In a press release, Getchell said the private placement totals 2.8 million units at a price of $0.25 per unit. At the same time, each unit consists of one common share and one-half of one warrant of the company.
The Toronto-based miner said that, for Fondaway Canyon, it is currently designing a drill program with the goal is to provide high-value enhancement relative to cost and set the stage for the further advancement and development of the project.
Fondaway is located in Churchill County and contains 170 unpatented lode claims. Mineralization is contained in a series of 12 steeply dipping en-echelon quartz- sulphide shears outcropping at surface and extending laterally over 1,200 metres, with drill-proven depth extensions to > 400 metres.
The property has a history of previous surface exploration and mining in the late 1980s and early 1990s, while a 2017 technical report shows a historical estimate of indicated resources of 409,000 oz. Au contained in 2,050,000 tonnes grading 6.18 g/t and inferred resources of 660,000 oz. Au contained in 3,200,000 tonnes grading 6.4 g/t, using a 1.8-metre width cut-off and a cut-off grade of 3.43 g/t Au.
Dixie Comstock consists of 26 unpatented lode claims and is a low-sulfidation, epithermal gold system localized along a moderately dipping range-front normal fault on the east flank of the Stillwater Range, also in Churchill County.
Dixie is the site of a historic mine with surface and four levels of underground development. A historic 1991 geologic and mining study completed by Mine Development Associates of Reno estimated a geologic resource containing 146,000 ounces of gold in 4.26 million tonnes grading 1.063 g/t Au at a cut-off grade of 0.34 g/t Au.

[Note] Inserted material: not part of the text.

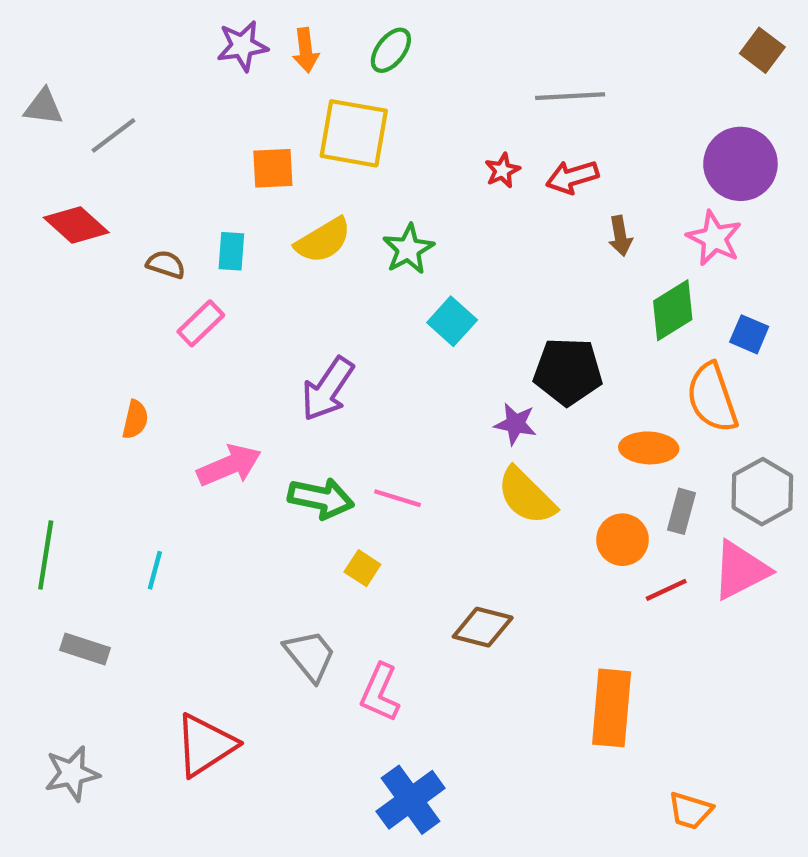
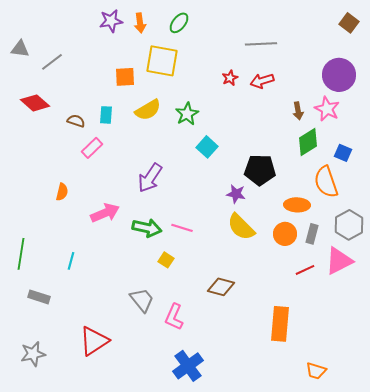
brown arrow: (620, 236) -> (298, 111), moved
orange circle: (622, 540) -> (285, 234), moved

Star Point consists of 199 lode mining claims and is situated 65 kilometres to the north of Fondaway Canyon, in Pershing County. It is the site of a historic, near-surface, copper mining operation underlain by a magnetically defined intrusion.
According to Getchell, an IP-Resistivity survey conducted in 2018 over the intrusion returned chargeability and resistivity highs interpreted as potential copper sulphide mineralization, possibly intrusion-related. The primary target at Star Point is the strong conductor lying below the historic high-grade copper oxide mine.